Tyler Durden's picture




Ok, unique snowflakes. Time to tear this apart... Judging by how many readers posted comments on the prior GS post and sent me emails (I wish I could analyze every angle), there should be enough brainpower here to fully digest the "one-time, non recurring, 4 month monster quarter." In the meantime, GS is finalizing the terms of its follow on: $123/share price, to be completed before market open.

One thing that caught my eye off the bat from the Q&A:

Question: Thanks, and cleanup on the exposures David. Could you provide us a where marks and exposure levels stood in March versus November for the hot spots, commercial real estate, leveraged loans, residential real estate, ALT-A, subprime.

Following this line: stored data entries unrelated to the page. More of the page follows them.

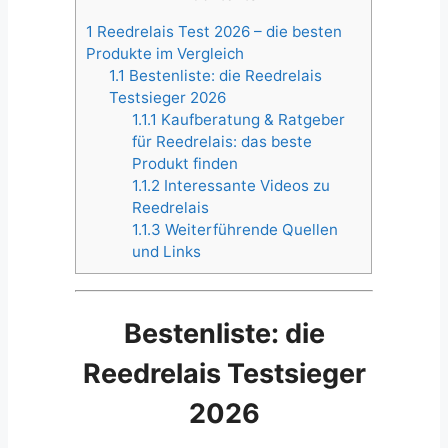
1
Reedrelais Test 2026 – die besten
Produkte im Vergleich
1.1
Bestenliste: die Reedrelais
Testsieger 2026
1.1.1
Kaufberatung & Ratgeber
für Reedrelais: das beste
Produkt finden
1.1.2
Interessante Videos zu
Reedrelais
1.1.3
Weiterführende Quellen
und Links
Bestenliste: die
Reedrelais Testsieger
2026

David Viniar: Let me give you a couple of those and anything I don't answer, ask he into if I haven't given what you need. The commercial real state, we had at the end of the quarter market value of-- round numbers I'll give you, about $8.5 billion and about $1.5 billion was CMBS security sots real loan portion was about $7 billion and our average mark across there was something in the high 50s. The residential real estate for us, we just have a trading position at this point. We have nonagency residential real estate

We have roughly $4 billion split equal, roughly equally between prime ALT-A and subprime, and that is really a trading position. You know, it's going to go up or down over the course of any quarter at this point. I wouldn't call them legacy. Our leveraged loans, from the $52 billion of legacy loans that we had at the end of the third quarter of '07 which is when the credit crisis really hit, we're down to a market value of about $2.3 billion. So the exposure there is pretty minimal this point and the average mark on that 2.3 billion is in the range of 50 cents.

So if Goldman is marking their commercial loans at 50s, can someone please remind me how the Treasury/FDIC is making a valid case for these being valued at 84 cents? Also, it will be curious where the other banks disclose what their marks on these are - one would assume seeing how healthy the banking sector all of a sudden is, that Citi, BofA, JPM et al are all marked at 50 as well.